===== Input data =====

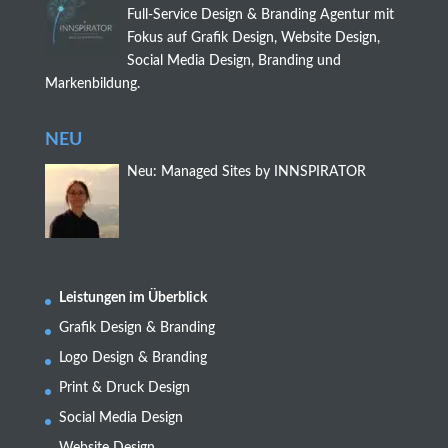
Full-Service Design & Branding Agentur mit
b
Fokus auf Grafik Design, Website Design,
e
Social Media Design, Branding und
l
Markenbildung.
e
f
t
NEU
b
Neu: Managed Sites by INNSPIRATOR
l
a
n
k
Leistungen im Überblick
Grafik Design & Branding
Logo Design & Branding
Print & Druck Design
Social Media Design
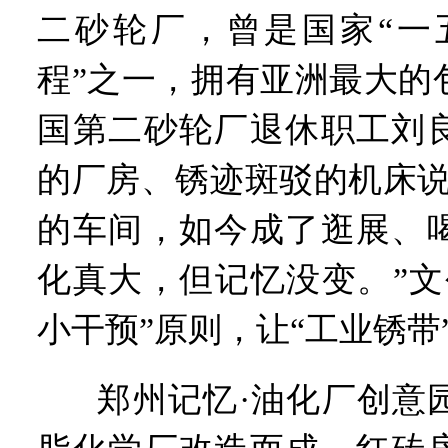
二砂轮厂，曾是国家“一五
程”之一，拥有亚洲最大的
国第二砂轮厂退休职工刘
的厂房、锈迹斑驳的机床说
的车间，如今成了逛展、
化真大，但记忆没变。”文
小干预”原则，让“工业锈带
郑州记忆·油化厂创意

=====
===== Input data =====

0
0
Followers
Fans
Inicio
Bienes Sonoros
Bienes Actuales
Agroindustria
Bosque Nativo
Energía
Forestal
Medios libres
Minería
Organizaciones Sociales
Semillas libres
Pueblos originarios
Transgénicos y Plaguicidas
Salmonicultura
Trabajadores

=====

● **What to produce**
Pull every line containing the string "Branding" out of the data above and copy it.

● **Written response**
Full-Service Design & Branding Agentur mit
Social Media Design, Branding und
Grafik Design & Branding
Logo Design & Branding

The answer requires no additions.